Warga masyarakat merasa teralienasi dari hak asasi dan demokrasi,
dominasi kekuasaan dan kesewenang-wenangan serta ketidakadilan, biasanya
menyebabkan timbulnya bentuk perlawanan. Ketika proses pelaksanaan ganti
rugi lahan perkebunan warga bagi kepentingan pembangunan industri
pertambangan terjadi penyimpangan oleh oknum aparat pemerintah. Atas
kejadian ini warga beranggapan bahwa hak mereka di alihkan pemerintah kepada
orang lain yang tidak berhak, maka masyarakat melakukan perlawanan berupa
demonstrasi massa, melaporkan tindakan sewenang-wenang oknum pemerintah
desa, kecamatan kepada oleh lembaga penegak hukum.

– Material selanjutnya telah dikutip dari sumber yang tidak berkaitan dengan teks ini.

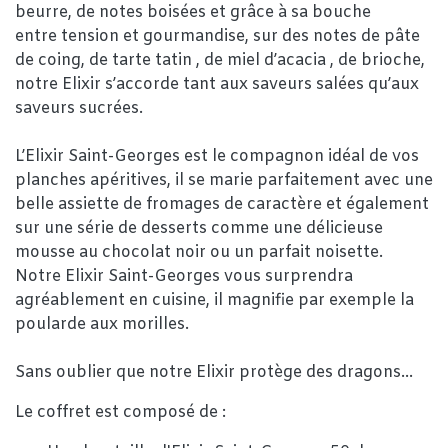
beurre, de notes boisées et grâce à sa bouche
entre tension et gourmandise, sur des notes de pâte
de coing, de tarte tatin , de miel d’acacia , de brioche,
notre Elixir s’accorde tant aux saveurs salées qu’aux
saveurs sucrées.
L’Elixir Saint-Georges est le compagnon idéal de vos
planches apéritives, il se marie parfaitement avec une
belle assiette de fromages de caractère et également
sur une série de desserts comme une délicieuse
mousse au chocolat noir ou un parfait noisette.
Notre Elixir Saint-Georges vous surprendra
agréablement en cuisine, il magnifie par exemple la
poularde aux morilles.
Sans oublier que notre Elixir protège des dragons…
Le coffret est composé de :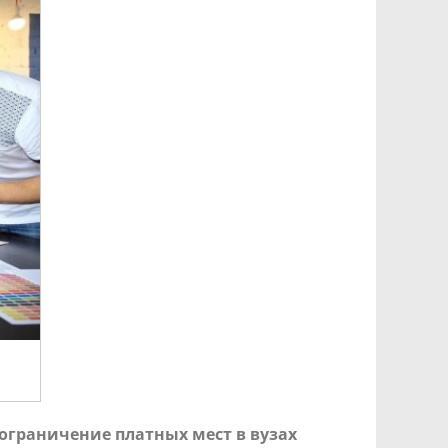
ограничение платных мест в вузах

Apa pun yang dilakukan warga untuk menuntut dipulihkannya hak dan
kewajibannya, malah justru sering menyebabkan semakin melemahnya kekuatan
tawar-menawar warga. Sementara disisi lain kekuatan mulai tumbuh karena
114
didukung oleh warga terdidik dan media, tak pelak protes warga masyarakat pun
perlahan mulai tampil kepermukaan.
7.1. Koreksi Kinerja
Dalam kamus Inggris – Indonesia kata koreksi berasal dari kata correction.
Diterjemahkan ke dalam bahasan Indonesia koreksi, yang mengandung arti
pembetulan, perbaikan, hal-hal yang harus dibetulkan atau perbaikan dari
penyimpangan-penyimpangan yang ada (Echols dan Shadily 1996). Joko
sebagaimana dikutip Handaka (2004), mengemukakan bahwa kinerja diartikan
sebagai hasil kerja selama periode tertentu dibandingkan dengan standard,
target/sasaran atau kriteria yang telah ditentukan terlebih dahulu.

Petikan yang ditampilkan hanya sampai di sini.